For uplink communications, besides adapting the physical
layer parameters such as controlling the transmission power
and modulation/coding schemes, an MT can switch on and
off its radio interface to further save energy. In [75], it is
shown that different parameters such as the packet arrival rate
and packet delay constraint affect the practicality of adopting
such a switching approach. Specifically, it is practical to
employ an on-off switching mechanism for energy saving at
MTs for small packet arrival rate and/or large packet delay
constraint. In such scenarios, the research challenge is how
to jointly adapt the power control, modulation and coding
schemes, and switching on and off the MT radio interface
to save energy in presence of stochastic traffic and channel
conditions (i.e., no a-priori knowledge of traffic arrivals and
channel conditions). In this case, an MT can choose to switch
off its radio interface and hold data packets in its buffer to
transmit them as a burst in better channel conditions. Besides
saving energy, the transmission mechanism should satisfy the
target QoS in terms of data packet delay and should avoid an
overflow event at the MT buffer. A Markov decision process
(MDP) problem can be formulated to control the data packet
transmission throughput (and hence the amount of buffered
data packets), the achieved bit error probability, and the MT
radio interface state (switch on or off) so as to balance energy
saving with QoS guarantee (i.e., minimizing data packet delay
and avoiding buffer overflow) [58].
A general model for MT radio interface on-off switching
is captured in the context of bi-directional communications
[76]. In such a scenario, no BS buffering delay is experienced
by incoming downlink traffic during uplink transmission, as
the MT radio interface is already switched on. Hence, a
finite general Markovian background process can be used
to model the uplink activity and downlink traffic so as to
2The idle duration in this context represents the interval during which an
MT is not receiving any data packets.
derive analytical expressions for the buffer occupancy and
downlink packet delay statistics [76]. Such expressions can be
useful in developing an efficient on-off switching mechanism
for the MT radio interface for both uplink and downlink
communications.
C. Discussion
Based on the above review, BS on-off switching aims to
exploit spatial and temporal fluctuations in call traffic load to
achieve energy saving. As a result, using static call traffic mod-
els for switching schedule design (i.e., to determine decisions
on switch-off and wake-up instants) and/or performance evalu-
ation, as in [64], is not realistic. Instead, the call traffic models
should reflect a joint spatial and long-term temporal fluctuation
behavior, as in [11] and [62]. Traffic models that capture joint
spatial and short-term temporal call-level fluctuations, such as
[37] and [51], are not capable of assessing the daily switching
schedule performance due to a time varying traffic demand.
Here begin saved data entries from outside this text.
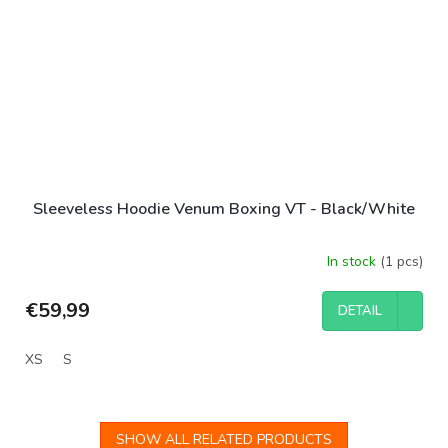
Sleeveless Hoodie Venum Boxing VT - Black/White
In stock
(1 pcs)
€59,99
DETAIL
XS
S
SHOW ALL RELATED PRODUCTS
Furthermore, traffic models that capture only long-term (as
in [62] and [65]) or short-term (as in [55]) temporal call-level
fluctuations fail to exploit the spatial dimension of the problem
and stand unrealistic for performance evaluation in large-scale
networks with multiple BS sites. For BS power consumption
models, both static and dynamic components, as in (7) and (9),
should be accounted for, which is the case for the algorithms
developed in [11], [37], and [64]. Power consumption models
under the assumption of constant transmission power, as in
[51], [55], [63], and [65], neglect the scaling of transmission
power with the call traffic load, which is unrealistic. Overall,
the reported solutions in Section IV.A. aim to minimize the
network energy consumption, which is somehow similar in
concept to maximizing the energy consumption gain given
in (14). However, such an expression does not assess the
network gain (in terms of transmitted power as in (15) or
network coverage as in (16)) versus the incurred cost (in
terms of the network consumed power). The reported solutions
minimize the network energy consumption while satisfying a
target performance metric. For BS on-off switching solutions,
the target performance metrics are based on admission quality
requirements, as in [11], [51], [55], [64]. Few works account
for application quality requirements, as in [37]. In practice, a
solution should satisfy both admission and application quality
requirements, as in [62] and [63], to better serve the users
required QoS.
On the other hand, MTs can save energy by switching
off their radio interfaces during idle periods of bursty traffic.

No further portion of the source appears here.